**Records provided**
-=-=-=-=-
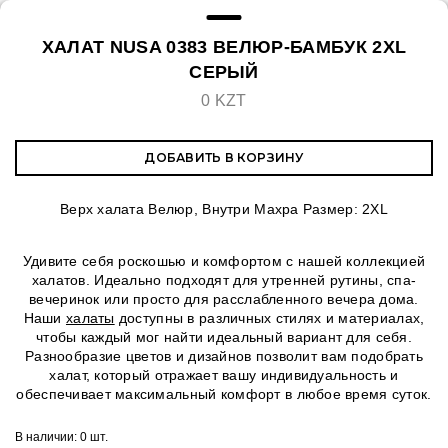
ХАЛАТ NUSA 0383 ВЕЛЮР-БАМБУК 2XL
СЕРЫЙ
0 KZT
ДОБАВИТЬ В КОРЗИНУ
Верх халата Велюр, Внутри Махра Размер: 2XL
Удивите себя роскошью и комфортом с нашей коллекцией
халатов. Идеально подходят для утренней рутины, спа-
вечеринок или просто для расслабленного вечера дома.
Наши
халаты
доступны в различных стилях и материалах,
чтобы каждый мог найти идеальный вариант для себя.
Разнообразие цветов и дизайнов позволит вам подобрать
халат, который отражает вашу индивидуальность и
обеспечивает максимальный комфорт в любое время суток.
В наличии:
0 шт.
-=-=-=-=-
**Task**
From the line containing "Верх халата Велюр, Внутри Махра Размер: 2XL" down to the last line of the material, each line is to be retyped exactly; no other lines belong in the answer.

**Written response**
Верх халата Велюр, Внутри Махра Размер: 2XL
Удивите себя роскошью и комфортом с нашей коллекцией
халатов. Идеально подходят для утренней рутины, спа-
вечеринок или просто для расслабленного вечера дома.
Наши
халаты
доступны в различных стилях и материалах,
чтобы каждый мог найти идеальный вариант для себя.
Разнообразие цветов и дизайнов позволит вам подобрать
халат, который отражает вашу индивидуальность и
обеспечивает максимальный комфорт в любое время суток.
В наличии:
0 шт.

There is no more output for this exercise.